Problem details:
From the line containing "antes: ejemplo preciso" down to the line containing "Parapsicología y religión. Los milagros y sus" in the records below, reproduce every line exactly, ends included, and omit all others.
Provided entries below:
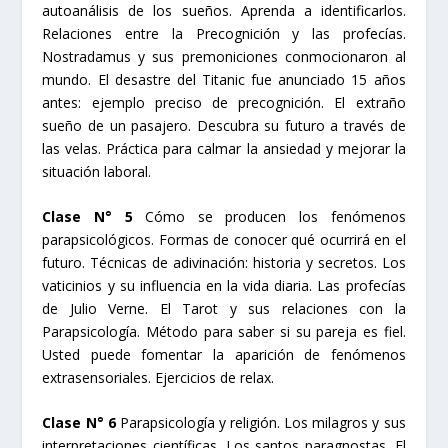
autoanálisis de los sueños. Aprenda a identificarlos.
Relaciones entre la Precognición y las profecías.
Nostradamus y sus premoniciones conmocionaron al
mundo. El desastre del Titanic fue anunciado 15 años
antes: ejemplo preciso de precognición. El extraño
sueño de un pasajero. Descubra su futuro a través de
las velas. Práctica para calmar la ansiedad y mejorar la
situación laboral.
Clase N° 5
Cómo se producen los fenómenos
parapsicológicos. Formas de conocer qué ocurrirá en el
futuro. Técnicas de adivinación: historia y secretos. Los
vaticinios y su influencia en la vida diaria. Las profecías
de Julio Verne. El Tarot y sus relaciones con la
Parapsicología. Método para saber si su pareja es fiel.
Usted puede fomentar la aparición de fenómenos
extrasensoriales. Ejercicios de relax.
Clase N° 6
Parapsicología y religión. Los milagros y sus
interpretaciones científicas. Los santos paragnostas. El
End of Provided entries.
Response to the task:
antes: ejemplo preciso de precognición. El extraño
sueño de un pasajero. Descubra su futuro a través de
las velas. Práctica para calmar la ansiedad y mejorar la
situación laboral.
Clase N° 5
Cómo se producen los fenómenos
parapsicológicos. Formas de conocer qué ocurrirá en el
futuro. Técnicas de adivinación: historia y secretos. Los
vaticinios y su influencia en la vida diaria. Las profecías
de Julio Verne. El Tarot y sus relaciones con la
Parapsicología. Método para saber si su pareja es fiel.
Usted puede fomentar la aparición de fenómenos
extrasensoriales. Ejercicios de relax.
Clase N° 6
Parapsicología y religión. Los milagros y sus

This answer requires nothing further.